Establishing the level at which someone is able to understand after any sort of possible life altering brain event is a very delicate process in which you can never assume any individual continues to function as they did before. In the beginning under those circumstances, querying anyone with higher level questions i.e. do cats bark, do dogs meow, can be highly demoralizing to someone who is suddenly shocked with the realization they should know the correct answer, but now they don't. Some are so embarrassed, they pretend, and guess. Keep in mind there's a 50-50 chance of getting the right answer with a guess in yes/no questions.
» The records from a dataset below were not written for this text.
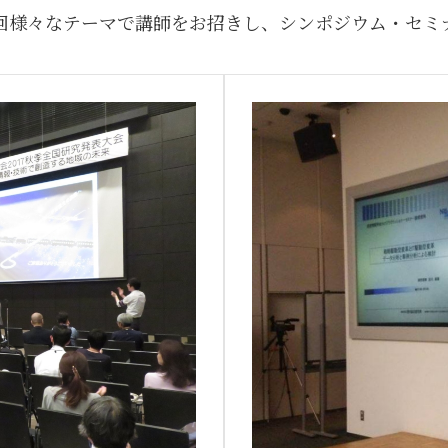
回様々なテーマで講師をお招きし、シンポジウム・セミ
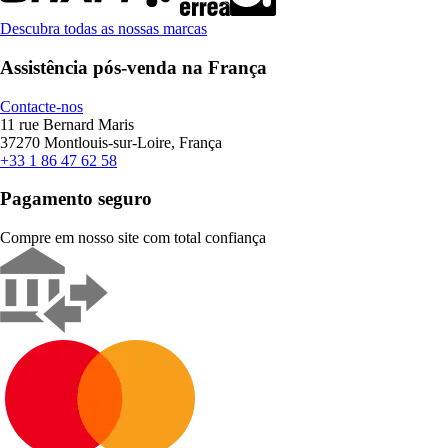
Descubra todas as nossas marcas
Assistência pós-venda na França
Contacte-nos
11 rue Bernard Maris
37270 Montlouis-sur-Loire, França
+33 1 86 47 62 58
Pagamento seguro
Compre em nosso site com total confiança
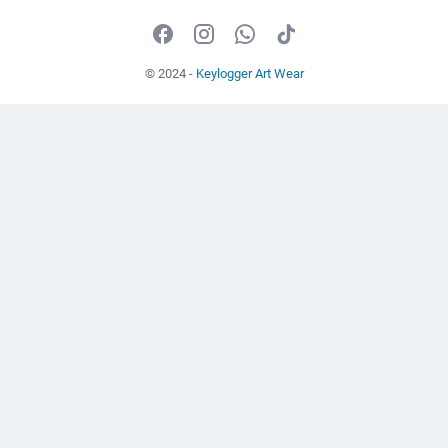
© 2024 -
Keylogger Art Wear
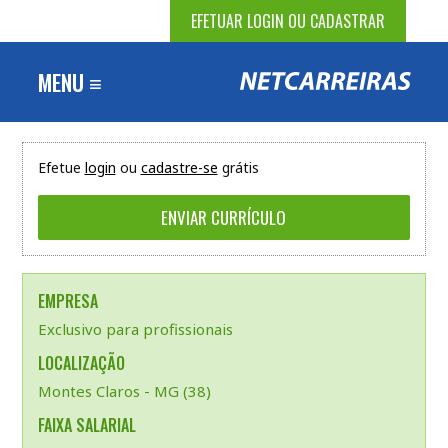
EFETUAR LOGIN OU CADASTRAR
MENU ≡
Efetue
login
ou
cadastre-se
grátis
EMPRESA
Exclusivo para profissionais
LOCALIZAÇÃO
Montes Claros - MG (38)
FAIXA SALARIAL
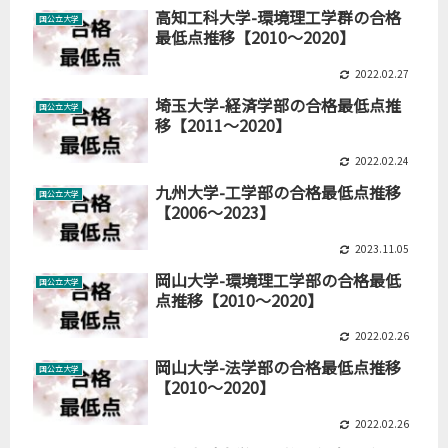
高知工科大学-環境理工学群の合格
国公立大学
最低点推移【2010～2020】
2022.02.27
埼玉大学-経済学部の合格最低点推
国公立大学
移【2011～2020】
2022.02.24
九州大学-工学部の合格最低点推移
国公立大学
【2006～2023】
2023.11.05
岡山大学-環境理工学部の合格最低
国公立大学
点推移【2010～2020】
2022.02.26
岡山大学-法学部の合格最低点推移
国公立大学
【2010～2020】
2022.02.26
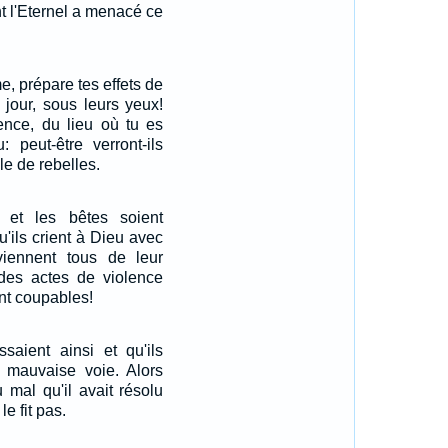
nt l'Eternel a menacé ce
me, prépare tes effets de
 jour, sous leurs yeux!
ence, du lieu où tu es
: peut-être verront-ils
le de rebelles.
et les bêtes soient
u'ils crient à Dieu avec
eviennent tous de leur
des actes de violence
nt coupables!
ssaient ainsi et qu'ils
r mauvaise voie. Alors
 mal qu'il avait résolu
 le fit pas.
3. Such instant establishment of someone's ability to understand all words said to them with just one or two basic yes/no questions as depicted in the movie, is generally not likely. There's a gradation of question complexity.
4. A patient being given a choice of visitors is good. There can be situations where a patient's choice to not see select people might not be in that same patient's best interest and an effort to circumvent their expressed choice might be better -- at least one time. But care must be taken since as individuals we do have the right to make choices.
5. There were probably more interventions before the alphabet card was introduced and having him spell words -- including introduction of words to see if he could read them, then sentences and more. But, that would have been tedious to include all that in the movie.
6. His imagination and memory were not paralyzed nor was his ability to blink his left eye which they established. We cannot always assume these functions are fully intact with someone.
7. Humor was an integral part of his recovery. There is a scene with a telephone man who couldn't understand how a man who couldn't talk could use a telephone, followed by a funny comment about which Bauby laughed -- in his mind. I believe humor is essential for all.
I would especially welcome the comments of any others who view this film, have read the book, or find this subject to be of interest.